##### Data excerpts #####
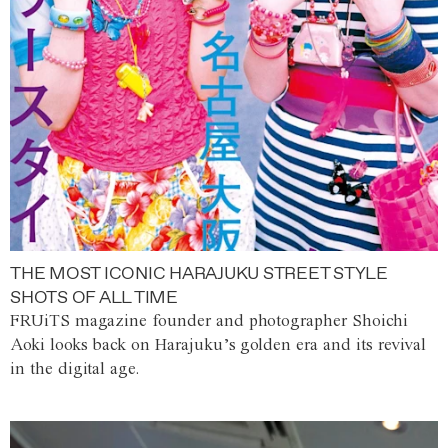
THE MOST ICONIC HARAJUKU STREET STYLE
SHOTS OF ALL TIME
FRUiTS magazine founder and photographer Shoichi
Aoki looks back on Harajuku’s golden era and its revival
in the digital age.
#####
Exclude the images and output the lines above exactly.

Exercise result
THE MOST ICONIC HARAJUKU STREET STYLE
SHOTS OF ALL TIME
FRUiTS magazine founder and photographer Shoichi
Aoki looks back on Harajuku’s golden era and its revival
in the digital age.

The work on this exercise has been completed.